**TASK DETAILS**
Copy out every record below exactly as written, but leave out any pictures.
═════ EXCERPTED RECORDS ═════
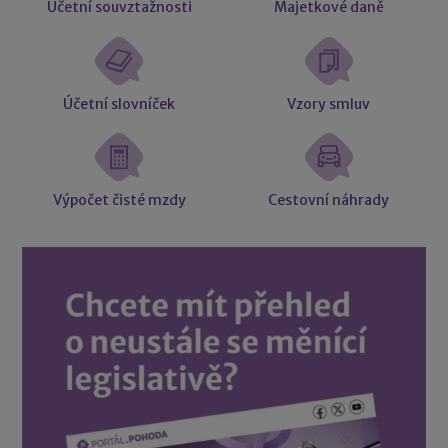
Účetní souvztažnosti
Majetkové daně
Účetní slovníček
Vzory smluv
Výpočet čisté mzdy
Cestovní náhrady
═════
**OUTPUT FOR THIS TASK**
Účetní souvztažnosti
Majetkové daně
Účetní slovníček
Vzory smluv
Výpočet čisté mzdy
Cestovní náhrady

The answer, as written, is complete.